**Work task:**
Exactly the lines below starting at the line with "As CCT continues" and ending at the line with "Please wait ..." are wanted, with both ends included. Leave out the pictures and add no other lines.

[[ Given entries open ]]

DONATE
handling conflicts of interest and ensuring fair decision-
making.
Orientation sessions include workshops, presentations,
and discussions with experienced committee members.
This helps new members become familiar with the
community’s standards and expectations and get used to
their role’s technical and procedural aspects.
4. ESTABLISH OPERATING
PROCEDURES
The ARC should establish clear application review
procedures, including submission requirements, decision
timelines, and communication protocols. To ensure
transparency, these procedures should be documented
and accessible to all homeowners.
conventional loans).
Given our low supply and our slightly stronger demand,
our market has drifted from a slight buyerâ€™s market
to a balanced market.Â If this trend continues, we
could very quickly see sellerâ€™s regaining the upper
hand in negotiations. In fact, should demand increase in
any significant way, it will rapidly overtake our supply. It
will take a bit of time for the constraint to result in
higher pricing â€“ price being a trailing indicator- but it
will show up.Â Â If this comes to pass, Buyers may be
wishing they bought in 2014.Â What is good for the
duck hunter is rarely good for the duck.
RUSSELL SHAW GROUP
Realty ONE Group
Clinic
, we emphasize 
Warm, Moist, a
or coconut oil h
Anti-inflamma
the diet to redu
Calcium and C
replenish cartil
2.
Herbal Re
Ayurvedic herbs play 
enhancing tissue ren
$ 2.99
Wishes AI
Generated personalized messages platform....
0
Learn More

[[ Given entries closed ]]
[[ Given entries open ]]

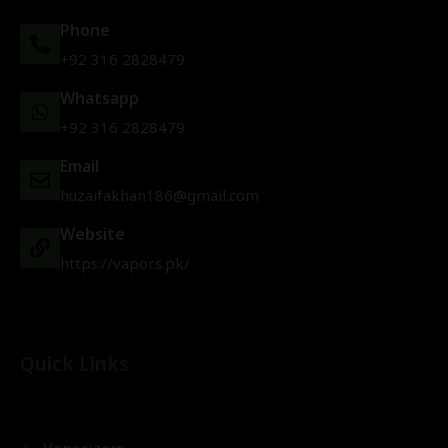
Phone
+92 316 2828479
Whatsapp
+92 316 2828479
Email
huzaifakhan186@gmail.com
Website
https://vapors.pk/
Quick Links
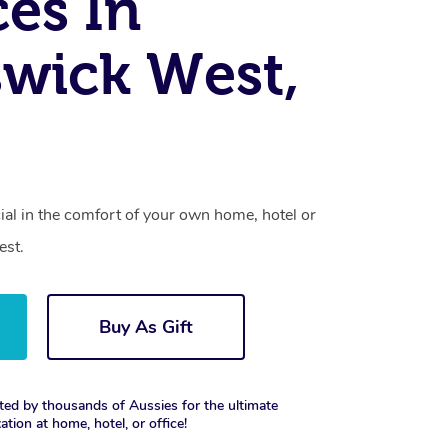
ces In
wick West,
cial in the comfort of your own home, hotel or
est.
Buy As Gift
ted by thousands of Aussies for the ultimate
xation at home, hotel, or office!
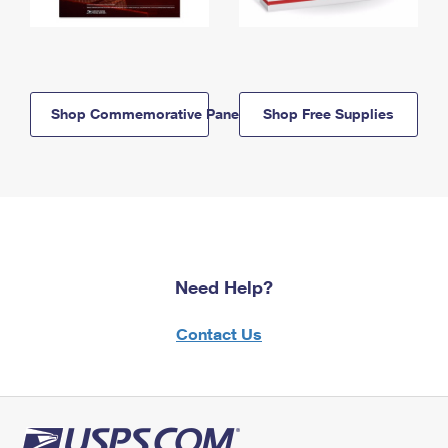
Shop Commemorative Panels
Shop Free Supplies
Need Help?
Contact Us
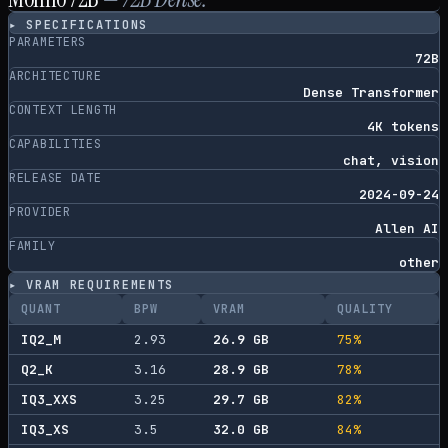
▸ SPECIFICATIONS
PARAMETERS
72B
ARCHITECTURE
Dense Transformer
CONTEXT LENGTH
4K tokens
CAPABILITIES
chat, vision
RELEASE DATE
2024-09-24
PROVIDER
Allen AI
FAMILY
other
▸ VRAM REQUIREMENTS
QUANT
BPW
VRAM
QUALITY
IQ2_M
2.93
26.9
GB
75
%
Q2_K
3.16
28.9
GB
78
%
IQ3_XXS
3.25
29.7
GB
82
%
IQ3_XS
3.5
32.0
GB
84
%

[[ Given entries closed ]]
[[ Given entries open ]]

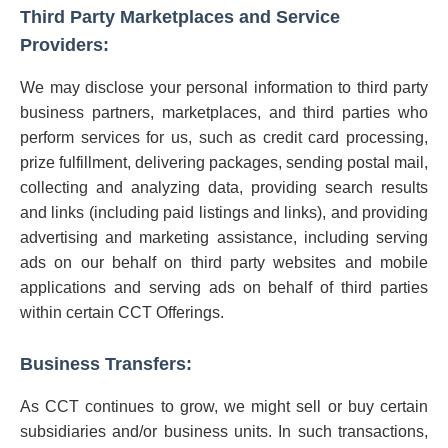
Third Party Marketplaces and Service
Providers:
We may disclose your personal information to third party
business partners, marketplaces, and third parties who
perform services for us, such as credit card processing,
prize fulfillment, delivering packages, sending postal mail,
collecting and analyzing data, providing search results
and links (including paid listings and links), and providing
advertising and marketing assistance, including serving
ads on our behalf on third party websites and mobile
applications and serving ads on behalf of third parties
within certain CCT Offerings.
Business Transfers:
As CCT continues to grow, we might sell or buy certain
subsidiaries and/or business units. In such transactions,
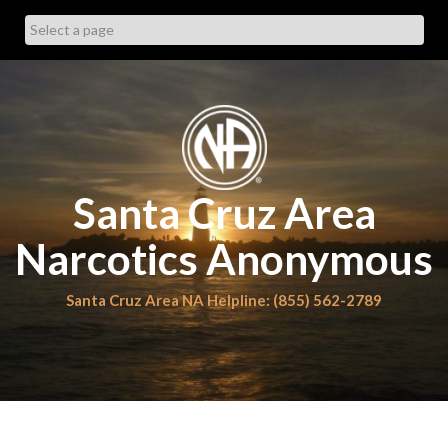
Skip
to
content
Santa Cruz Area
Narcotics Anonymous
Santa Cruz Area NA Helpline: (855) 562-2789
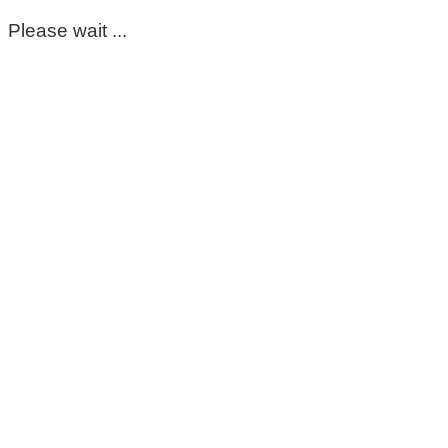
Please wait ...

[[ Given entries closed ]]

**Written answer:**
As CCT continues to grow, we might sell or buy certain
subsidiaries and/or business units. In such transactions,
Skip
to
content
Santa Cruz Area
Narcotics Anonymous
Santa Cruz Area NA Helpline: (855) 562-2789
Please wait ...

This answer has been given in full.